Size of all updates downloaded from Presto-enabled repositories: 19M
Size of updates that would have been downloaded if Presto wasn’t enabled: 101M
This is a savings of 82 percent

That saved me 82 M. Wow…

Supported Architecture: Users should notice slight speed improvements as 32 bit x86 would be built for i586 by default and PAE kernel would be installed where appropriate. In layman’s language if you have a system with more than 4GB of memory you will be able to use it on a 32 bit system and not just 3.2 GB.

Automatic Fonts and Mime installer: With the introduction of Package Kit into the system of Fedora things have become very impressive especially in installing codecs. My previous post describes how additional codecs can be easily detected and installed with minimum configuration, very similar to that of Ubuntu.

In this release they have gone a step further. If you have a file which does not have an application to open, with the use of Package Kit Fedora would search an application to open the file:

And it does the same with fonts too:

DeviceKit: It is similar to HAL and it is to eventually replace it. It is a device management tool. One new software which is included in the devicekit is the Palimpsest Disk Utility. It checks your hard disk and notifies you the state of your drive.

It also checks the status of your disks at login time and provides fixes. You can do basic file system operation in it like deletion of partition or renaming a label and others.

X-server 1.6: With X-server 1.6 spanning desktop is a piece of cake. It wasn’t difficult to setup my 21inch Samsung monitor to span with my laptop.

One might notice you cannot kill X using Ctrl-Alt-Backspace which personally I miss. To enable it you will have to add Option “DontZap” “false” in the ServerFlags section of the xorg.conf file.

Fingerprint: Support in fingerprint is improved in this release. I personally do not have a system with fingerprint recognition so have not tested it. You can look here for further details.

Synaptics: This was one thing that tripped me off. When I installed Fedora at the beta stage I couldn’t just get tapping enabled by default. I was annoyed and even made a mention of it in my review. But later did I realise that with this release things were beginning to improve.
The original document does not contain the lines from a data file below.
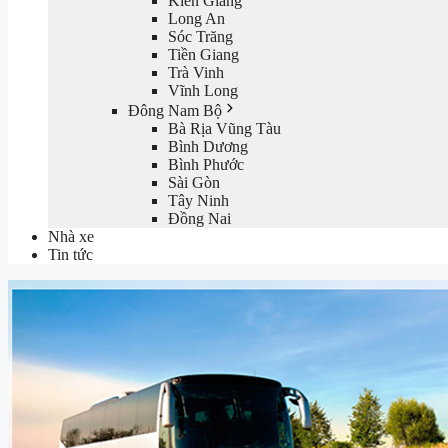
Kiên Giang
Long An
Sóc Trăng
Tiền Giang
Trà Vinh
Vĩnh Long
Đông Nam Bộ
Bà Rịa Vũng Tàu
Bình Dương
Bình Phước
Sài Gòn
Tây Ninh
Đồng Nai
Nhà xe
Tin tức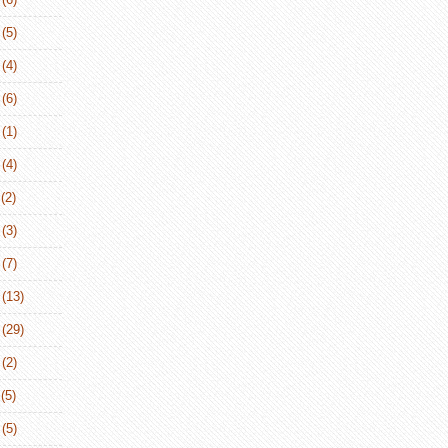
(5)
(4)
(6)
(1)
(4)
(2)
(3)
(7)
(13)
(29)
(2)
(5)
(5)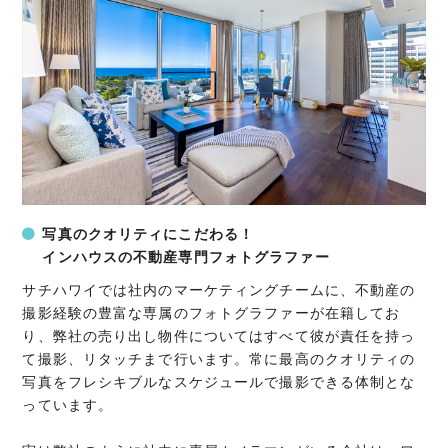
写真のクオリティにこだわる！
インハウスの不動産専門フォトグラファー
サチハワイでは社内のマーケティングチームに、不動産の
撮影経験の豊富な専属のフォトグラファーが在籍してお
り、弊社の売り出し物件についてはすべて彼が責任を持っ
て撮影、リタッチまで行います。常に最高のクオリティの
写真をフレシキブルなスケジュールで撮影できる体制とな
っています。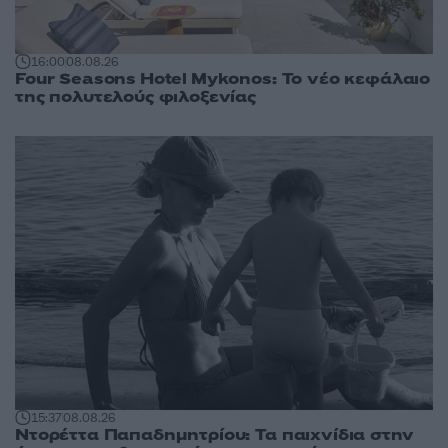
16:00
08.08.26
Four Seasons Hotel Mykonos: Το νέο κεφάλαιο
της πολυτελούς φιλοξενίας
15:37
08.08.26
Ντορέττα Παπαδημητρίου: Τα παιχνίδια στην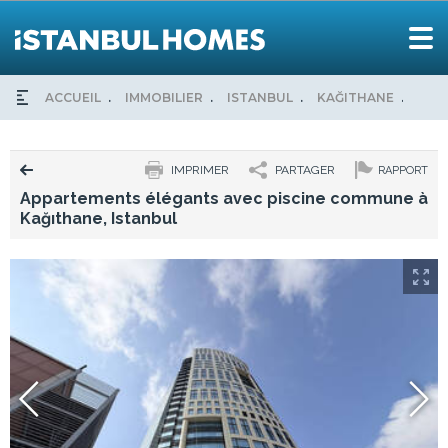
ACCUEIL
IMMOBILIER
ISTANBUL
KAĞITHANE
APP
IMPRIMER
PARTAGER
RAPPORT
Appartements élégants avec piscine commune à
Kağıthane, Istanbul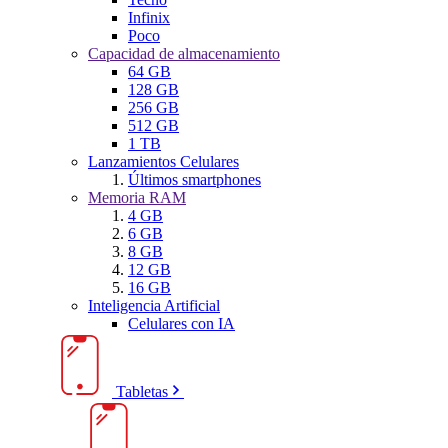
Infinix
Poco
Capacidad de almacenamiento
64 GB
128 GB
256 GB
512 GB
1 TB
Lanzamientos Celulares
Últimos smartphones
Memoria RAM
4 GB
6 GB
8 GB
12 GB
16 GB
Inteligencia Artificial
Celulares con IA
Tabletas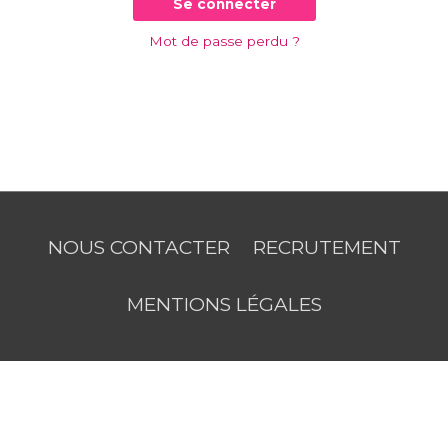
Se connecter
Mot de passe perdu ?
NOUS CONTACTER
RECRUTEMENT
MENTIONS LÉGALES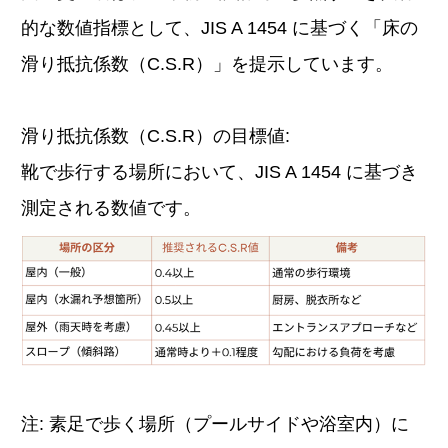
的な数値指標として、JIS A 1454 に基づく「床の
滑り抵抗係数（C.S.R）」を提示しています。
滑り抵抗係数（C.S.R）の目標値:
靴で歩行する場所において、JIS A 1454 に基づき
測定される数値です。
注: 素足で歩く場所（プールサイドや浴室内）に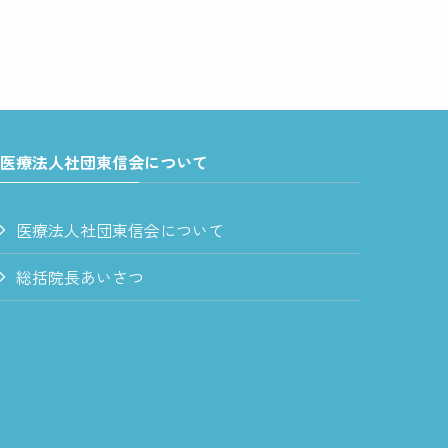
医療法人社団東信会について
医療法人社団東信会について
総括院長あいさつ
Touch Pads can be configured with ease. If you are having trouble configuring your touch pad look here.

Kernel Mode setting for Intel Chipsets: With Fedora 10 Plymouth was introduced removing the good old rhgb. Plymouth brings about brilliant graphical boot screen and with kernel mode setting enabled in Intel chipsets you wouldn’t notice any change in graphic settings from the boot up to the login screen thus making the boot up very refined.

For developers 11 comes with Netbeans 6.5, Windows Cross Compiler, Python 2.6 and integrating Linux Tools OProfile and Valgrind into Eclipse IDE. Windows Cross Compiler is interesting as it enables programmers to build windows softwares right off their system.

Virtualization hasn’t been left off either. Virtual guests have improved graphical consoles with accurate mouse pointer and higher screen resolution. With SASL authentication introduced one does not require to tunnel through SSH to access VNC servers (VNC is been use to interact with QEMU remotely.) Kvm and QEMU have been merged into a single package which makes sure qemu does not lag behing kvm.

Underlying features that support the release are rpm 4.7, rewrite of anaconda storage, DNSSEC, DRI2 for better 3d support and compositing manager, gcc 4.4, IBus, improved interaction of GDM with PAM, update of the radeon r100/r200 3D drivers,Nouveau as default driver for NVIDIA graphic cards, stronger hashes and couple of others too.

This release has got me more excited than 10. The features as the wiki says it “dwarfs any other release”. It looks very promising and the future for Fedora seems brighter. It is definitely a brilliant milestone after 10 releases.